Effect of RNA quality on transcript intensity levels in microarray analysis of human post-mortem brain tissues
Boehringer Ingelheim Pharma GmbH Co & KG, Birkendorfer Str. 65, Biberach and der Riss, Germany
BMC Genomics 2008, 9:91 doi:10.1186/1471-2164-9-91Published: 25 February 2008
Large-scale gene expression analysis of post-mortem brain tissue offers unique opportunities for investigating genetic mechanisms of psychiatric and neurodegenerative disorders. On the other hand microarray data analysis associated with these studies is a challenging task. In this publication we address the issue of low RNA quality data and corresponding data analysis strategies.
A detailed analysis of effects of post chip RNA quality on the measured abundance of transcripts is presented. Overall Affymetrix GeneChip data (HG-U133_AB and HG-U133_Plus_2.0) derived from ten different brain regions was investigated. Post chip RNA quality being assessed by 5'/3' ratio of housekeeping genes was found to introduce a well pronounced systematic noise into the measured transcript expression levels. According to this study RNA quality effects have: 1) a "random" component which is introduced by the technology and 2) a systematic component which depends on the features of the transcripts and probes. Random components mainly account for numerous negative correlations of low-abundant transcripts. These negative correlations are not reproducible and are mainly introduced by an increased relative level of noise. Three major contributors to the systematic noise component were identified: the first is the probe set distribution, the second is the length of mRNA species, and the third is the stability of mRNA species. Positive correlations reflect the 5'-end to 3'-end direction of mRNA degradation whereas negative correlations result from the compensatory increase in stable and 3'-end probed transcripts. Systematic components affect the expressed transcripts by introducing irrelevant gene correlations and can strongly influence the results of the main experiment. A linear model correcting the effect of RNA quality on measured intensities was introduced.

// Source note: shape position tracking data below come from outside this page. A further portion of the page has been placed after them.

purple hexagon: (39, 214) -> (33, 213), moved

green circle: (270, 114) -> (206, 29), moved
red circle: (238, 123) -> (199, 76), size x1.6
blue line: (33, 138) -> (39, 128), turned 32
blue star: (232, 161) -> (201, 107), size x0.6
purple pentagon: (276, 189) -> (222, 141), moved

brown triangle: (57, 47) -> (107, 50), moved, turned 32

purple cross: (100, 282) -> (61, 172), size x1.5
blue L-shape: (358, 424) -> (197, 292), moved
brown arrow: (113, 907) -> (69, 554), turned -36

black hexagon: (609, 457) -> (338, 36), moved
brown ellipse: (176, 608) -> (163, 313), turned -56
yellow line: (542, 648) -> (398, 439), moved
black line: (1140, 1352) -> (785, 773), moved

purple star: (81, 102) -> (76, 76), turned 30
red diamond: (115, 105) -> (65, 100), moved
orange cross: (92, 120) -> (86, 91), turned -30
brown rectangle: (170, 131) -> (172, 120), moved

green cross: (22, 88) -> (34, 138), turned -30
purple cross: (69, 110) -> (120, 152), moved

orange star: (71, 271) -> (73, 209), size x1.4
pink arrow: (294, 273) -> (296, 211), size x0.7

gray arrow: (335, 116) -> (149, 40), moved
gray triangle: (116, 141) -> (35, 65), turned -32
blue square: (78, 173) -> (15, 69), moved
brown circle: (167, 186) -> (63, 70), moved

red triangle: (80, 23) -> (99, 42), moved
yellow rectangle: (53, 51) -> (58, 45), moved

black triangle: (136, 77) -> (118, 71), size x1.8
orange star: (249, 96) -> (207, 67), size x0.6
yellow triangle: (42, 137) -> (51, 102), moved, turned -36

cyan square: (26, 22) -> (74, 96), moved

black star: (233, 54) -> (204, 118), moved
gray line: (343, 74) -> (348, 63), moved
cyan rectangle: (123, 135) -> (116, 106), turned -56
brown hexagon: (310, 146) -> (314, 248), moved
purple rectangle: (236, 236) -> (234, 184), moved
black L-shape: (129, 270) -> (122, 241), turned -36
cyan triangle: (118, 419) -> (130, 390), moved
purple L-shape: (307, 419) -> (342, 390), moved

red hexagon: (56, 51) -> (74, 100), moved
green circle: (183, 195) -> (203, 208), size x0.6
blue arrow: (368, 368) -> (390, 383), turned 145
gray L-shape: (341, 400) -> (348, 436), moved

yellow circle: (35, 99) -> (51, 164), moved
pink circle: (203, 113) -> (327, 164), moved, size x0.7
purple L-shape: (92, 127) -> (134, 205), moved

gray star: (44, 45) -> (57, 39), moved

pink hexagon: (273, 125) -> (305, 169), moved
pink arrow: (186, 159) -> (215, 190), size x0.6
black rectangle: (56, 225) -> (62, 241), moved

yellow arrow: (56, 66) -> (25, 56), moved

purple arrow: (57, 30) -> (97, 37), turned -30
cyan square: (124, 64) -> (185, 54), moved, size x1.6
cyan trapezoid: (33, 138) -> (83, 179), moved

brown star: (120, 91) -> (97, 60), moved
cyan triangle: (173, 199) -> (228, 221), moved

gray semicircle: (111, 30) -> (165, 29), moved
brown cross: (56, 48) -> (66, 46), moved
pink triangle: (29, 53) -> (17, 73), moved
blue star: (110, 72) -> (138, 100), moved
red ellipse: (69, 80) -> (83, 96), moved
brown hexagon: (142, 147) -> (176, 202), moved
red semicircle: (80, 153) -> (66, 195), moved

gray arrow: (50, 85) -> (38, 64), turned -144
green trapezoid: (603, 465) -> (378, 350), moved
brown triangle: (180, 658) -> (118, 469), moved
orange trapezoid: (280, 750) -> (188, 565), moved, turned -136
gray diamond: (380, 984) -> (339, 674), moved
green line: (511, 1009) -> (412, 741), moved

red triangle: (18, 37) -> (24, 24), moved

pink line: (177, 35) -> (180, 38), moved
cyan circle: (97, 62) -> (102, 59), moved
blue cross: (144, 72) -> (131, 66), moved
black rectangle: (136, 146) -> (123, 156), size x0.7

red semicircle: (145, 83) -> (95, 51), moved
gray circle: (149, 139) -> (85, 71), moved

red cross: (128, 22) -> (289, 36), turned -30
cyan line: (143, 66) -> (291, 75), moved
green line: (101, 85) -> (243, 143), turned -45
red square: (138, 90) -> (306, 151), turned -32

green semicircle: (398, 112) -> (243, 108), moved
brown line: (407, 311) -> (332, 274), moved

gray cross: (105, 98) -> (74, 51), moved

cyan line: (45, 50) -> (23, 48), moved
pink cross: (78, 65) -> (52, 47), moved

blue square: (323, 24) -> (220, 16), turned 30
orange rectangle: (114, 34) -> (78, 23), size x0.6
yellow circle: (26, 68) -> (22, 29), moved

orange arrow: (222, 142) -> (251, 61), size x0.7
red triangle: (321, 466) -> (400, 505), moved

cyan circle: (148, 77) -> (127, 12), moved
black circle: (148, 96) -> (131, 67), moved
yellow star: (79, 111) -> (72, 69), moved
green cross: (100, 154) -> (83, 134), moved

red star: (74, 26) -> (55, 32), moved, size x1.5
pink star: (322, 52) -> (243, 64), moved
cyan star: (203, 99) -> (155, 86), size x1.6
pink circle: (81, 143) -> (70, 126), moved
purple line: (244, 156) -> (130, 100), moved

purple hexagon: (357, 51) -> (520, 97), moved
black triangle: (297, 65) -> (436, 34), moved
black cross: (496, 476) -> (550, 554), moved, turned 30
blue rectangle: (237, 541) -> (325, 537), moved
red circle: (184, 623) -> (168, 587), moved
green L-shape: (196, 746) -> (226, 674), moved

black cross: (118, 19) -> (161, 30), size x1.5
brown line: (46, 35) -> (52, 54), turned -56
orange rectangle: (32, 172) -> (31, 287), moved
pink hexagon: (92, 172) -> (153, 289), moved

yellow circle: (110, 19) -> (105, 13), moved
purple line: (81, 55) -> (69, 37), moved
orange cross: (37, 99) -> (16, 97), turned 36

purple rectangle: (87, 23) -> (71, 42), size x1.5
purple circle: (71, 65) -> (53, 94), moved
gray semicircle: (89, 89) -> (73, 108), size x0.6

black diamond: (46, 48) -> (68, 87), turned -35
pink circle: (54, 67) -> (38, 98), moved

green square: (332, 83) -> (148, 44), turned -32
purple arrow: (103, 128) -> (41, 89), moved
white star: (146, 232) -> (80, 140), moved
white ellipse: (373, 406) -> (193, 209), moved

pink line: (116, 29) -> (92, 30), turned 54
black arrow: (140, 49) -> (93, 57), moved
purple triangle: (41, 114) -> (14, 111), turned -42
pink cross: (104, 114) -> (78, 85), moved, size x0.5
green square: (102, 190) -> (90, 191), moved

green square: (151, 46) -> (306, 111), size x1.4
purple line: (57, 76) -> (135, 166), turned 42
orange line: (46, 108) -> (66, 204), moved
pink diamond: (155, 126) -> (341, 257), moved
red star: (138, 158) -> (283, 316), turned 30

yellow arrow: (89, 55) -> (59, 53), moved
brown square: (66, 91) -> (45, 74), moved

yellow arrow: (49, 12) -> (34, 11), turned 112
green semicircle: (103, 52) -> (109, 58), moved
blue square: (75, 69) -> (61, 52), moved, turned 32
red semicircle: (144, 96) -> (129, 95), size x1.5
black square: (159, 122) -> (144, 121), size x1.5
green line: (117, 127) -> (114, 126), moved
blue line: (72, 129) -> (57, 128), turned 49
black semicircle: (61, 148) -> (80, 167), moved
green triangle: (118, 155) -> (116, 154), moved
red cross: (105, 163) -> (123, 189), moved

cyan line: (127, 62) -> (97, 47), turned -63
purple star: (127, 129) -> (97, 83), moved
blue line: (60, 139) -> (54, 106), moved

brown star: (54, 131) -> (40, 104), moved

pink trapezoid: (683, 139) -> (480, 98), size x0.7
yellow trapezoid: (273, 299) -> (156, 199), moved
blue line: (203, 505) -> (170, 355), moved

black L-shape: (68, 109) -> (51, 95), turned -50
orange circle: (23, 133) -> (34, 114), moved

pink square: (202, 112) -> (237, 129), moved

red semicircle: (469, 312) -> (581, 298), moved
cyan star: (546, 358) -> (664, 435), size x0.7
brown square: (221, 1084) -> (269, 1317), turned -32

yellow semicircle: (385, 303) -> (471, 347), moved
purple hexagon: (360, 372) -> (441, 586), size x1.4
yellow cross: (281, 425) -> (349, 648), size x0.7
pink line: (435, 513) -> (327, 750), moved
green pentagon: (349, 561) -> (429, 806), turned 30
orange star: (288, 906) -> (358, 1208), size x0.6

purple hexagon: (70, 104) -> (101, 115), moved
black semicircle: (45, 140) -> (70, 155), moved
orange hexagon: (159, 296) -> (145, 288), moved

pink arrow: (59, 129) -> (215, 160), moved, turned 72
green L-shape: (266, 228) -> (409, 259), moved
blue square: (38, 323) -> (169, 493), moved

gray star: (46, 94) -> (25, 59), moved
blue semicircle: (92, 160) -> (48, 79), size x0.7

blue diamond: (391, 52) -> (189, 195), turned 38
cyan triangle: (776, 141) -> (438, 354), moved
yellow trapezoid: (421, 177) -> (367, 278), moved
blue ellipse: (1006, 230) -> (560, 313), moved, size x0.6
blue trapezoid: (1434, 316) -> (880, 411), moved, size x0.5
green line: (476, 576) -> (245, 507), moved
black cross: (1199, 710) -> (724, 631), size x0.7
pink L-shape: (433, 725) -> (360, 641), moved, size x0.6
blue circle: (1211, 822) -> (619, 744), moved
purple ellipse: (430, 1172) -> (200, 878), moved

In addition the contribution of a number of pre-mortem and post-mortem attributes to the overall detected RNA quality effect was investigated. Brain pH, duration of agonal stage, post-mortem interval before sampling and donor's age of death within considered limits were found to have no significant contribution.
Basic conclusions for data analysis in expression profiling study are as follows: 1) testing for RNA quality dependency should be included in the preprocessing of the data; 2) investigating inter-gene correlation without regard to RNA quality effects could be misleading; 3) data normalization procedures relying on housekeeping genes either do not influence the correlation structure (if 3'-end intensities are used) or increase it for negatively correlated transcripts (if 5'-end or median intensities are included in normalization procedure); 4) sample sets should be matched with regard to RNA quality; 5) RMA preprocessing is more sensitive to RNA quality effect, than MAS 5.0.